After a surge in spending on game software, hardware, and peripherals over the previous two years, the video game industry is currently experiencing a severe downturn in growth as consumers start spending money elsewhere again. Furthermore, video game demand has significantly slowed from recent highs, which makes gaming companies wonder if they will be able to survive an economic slump.
For video game producers like Activision Blizzard and Electronic Arts, who are also suffering from supply-chain delays and a shift in customer preferences due to the world’s recovery from recent events, rising pricing and a lack of successful titles have added to their troubles.
One of the most recent examples of this came from the gaming platform Roblox in early August, whose revenue growth slowed to just 30 percent from 83 percent two quarters earlier.

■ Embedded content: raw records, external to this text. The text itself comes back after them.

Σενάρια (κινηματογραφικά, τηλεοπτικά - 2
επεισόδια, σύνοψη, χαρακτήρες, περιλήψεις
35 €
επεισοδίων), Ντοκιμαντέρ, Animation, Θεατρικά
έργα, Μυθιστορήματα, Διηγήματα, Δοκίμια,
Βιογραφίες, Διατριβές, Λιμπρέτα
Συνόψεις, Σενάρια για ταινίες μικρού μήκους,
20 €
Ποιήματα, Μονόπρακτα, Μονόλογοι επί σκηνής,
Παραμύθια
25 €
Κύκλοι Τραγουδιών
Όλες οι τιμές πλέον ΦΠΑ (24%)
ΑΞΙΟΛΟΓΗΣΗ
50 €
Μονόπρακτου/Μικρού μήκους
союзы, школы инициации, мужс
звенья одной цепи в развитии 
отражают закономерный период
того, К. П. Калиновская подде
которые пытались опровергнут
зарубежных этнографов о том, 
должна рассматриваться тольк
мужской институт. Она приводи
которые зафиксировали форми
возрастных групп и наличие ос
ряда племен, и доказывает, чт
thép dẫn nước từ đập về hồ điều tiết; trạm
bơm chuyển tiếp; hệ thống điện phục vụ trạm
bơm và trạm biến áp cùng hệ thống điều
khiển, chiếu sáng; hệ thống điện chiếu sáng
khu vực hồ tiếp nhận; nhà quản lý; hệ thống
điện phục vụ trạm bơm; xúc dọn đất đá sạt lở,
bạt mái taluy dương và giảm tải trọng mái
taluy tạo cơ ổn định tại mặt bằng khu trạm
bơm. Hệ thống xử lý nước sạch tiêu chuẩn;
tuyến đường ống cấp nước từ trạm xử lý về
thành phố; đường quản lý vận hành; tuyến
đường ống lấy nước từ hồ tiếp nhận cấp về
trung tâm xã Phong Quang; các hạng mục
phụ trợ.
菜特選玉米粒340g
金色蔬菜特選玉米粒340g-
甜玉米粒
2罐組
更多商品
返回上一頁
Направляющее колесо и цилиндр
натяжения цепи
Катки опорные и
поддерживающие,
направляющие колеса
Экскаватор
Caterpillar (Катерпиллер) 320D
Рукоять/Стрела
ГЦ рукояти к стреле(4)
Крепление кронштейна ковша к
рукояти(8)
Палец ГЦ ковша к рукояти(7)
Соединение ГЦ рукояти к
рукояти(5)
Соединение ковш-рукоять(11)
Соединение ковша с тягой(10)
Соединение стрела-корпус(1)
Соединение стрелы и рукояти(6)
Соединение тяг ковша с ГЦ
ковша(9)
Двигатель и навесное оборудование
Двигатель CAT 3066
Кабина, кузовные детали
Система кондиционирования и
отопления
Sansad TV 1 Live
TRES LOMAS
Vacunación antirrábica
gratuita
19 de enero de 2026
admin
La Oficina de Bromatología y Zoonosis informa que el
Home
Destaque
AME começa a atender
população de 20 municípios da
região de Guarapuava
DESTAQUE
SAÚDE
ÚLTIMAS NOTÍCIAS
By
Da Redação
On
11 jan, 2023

According to data from analytics company NPD, consumer spending on video games in the United States declined 11 percent in June and is predicted to fall 8.7 percent this year. As opposed to the iGaming industry, which has been consistently growing throughout the world, especially in the United States, as a result of new legislation that regulates the market. Attracted by exclusive bonuses and special promotions, such as the Wildz Casino bonus, players have been turning to iGaming platforms as a new form of online entertainment, as the market recorded a year-on-year growth of over 11 percent.
Analysts and industry executives agree that one key aspect is the easing of the health crisis. A lack of new blockbusters, the situation in Ukraine, and rising prices for necessities were also cited as contributing factors to the slowdown.
According to Jesse Divnich, senior vice president at Interpret, a company that conducts market research for video games, “the job market is still hot, there is plenty of froth on the economy causing aggressive inflation, and the relaxation of recent restrictions are leading consumers to consider spending on more experiences outside of the home”.
Companies report slowdown
While competitors Electronic Arts and Take-Two Interactive issued sales warnings, Activision Blizzard announced a lower-than-anticipated quarterly profit.
Take-Two’s senior executive Strauss Zelnick told reporters, “When you have 50 percent of big bank experts saying we would be in a recession in the next quarter or two, my perspective is: we’re in a recession and we are witnessing some softness”.
Console producers have also suffered as gaming revenue fell for Xbox maker Microsoft, PlayStation maker Sony lowered its projection, while Nintendo reported fewer sales.
For these businesses, who are already dealing with component shortages, the sluggish demand is a double blow. The decline in demand is having a spillover effect on gaming chip manufacturers as well. While Nvidia reported a 19 percent sequential revenue decrease, Advanced Micro Devices reported falling sales of its graphic gaming cards.
However, industry analysts and firm executives anticipate growth above the levels reported two years ago, relying on the release of postponed titles and a reduction in part shortages. The worldwide games market will produce $196.8 billion in 2022, up 2.1 percent from the 7.6 percent increase in 2021, according to data firm Newzoo.
Major companies disagree about slump.
The PlayStation business, according to Sony Group Corp., slowed down this spring. Playtime on the PlayStation 4 and 5 declined 15 percent in the third quarter compared to the same period last year in terms of sales. In defense of itself, Sony pointed out that the global reopening has had an impact on the entire industry.
The challenge for game developers is that although hardware supply and shipping restrictions from the past two years still apply, players’ time spent playing games is decreasing, and new games are being released more slowly than before.
Microsoft Corp. also reported a decline in the sales of content and services for the Xbox division in the most recent quarter. And as expected, Nintendo Co. reported a 23 percent decline in software sales in the US during that time.
The same should have held true for Nintendo’s Europe sales, but it didn’t, if Sony’s explanation for the fall as a result of the reopening and return of daily activities is to be believed.
Nintendo’s software sales in Japan, Europe, and other markets including Oceania and China remained unchanged or slightly up during the third quarter despite the absence of a big release. Game sales for Sony dropped 26 percent.
Nintendo, however, does not believe that people are spending less time gaming, according to comments from analysts who spoke with the firm after its findings. Getting enough consoles on shelves in the US was the only issue.
All three console manufacturers are still having trouble with clogged supply chains and logistics. The majority of the Switch devices weren’t in stores in time for Nintendo to release its financial results, according to analysts who claim that units headed for US shores arrived around the end of Nintendo’s reporting quarter. They claim that this had an impact on US software sales because US gamers frequently purchase many games when purchasing a device.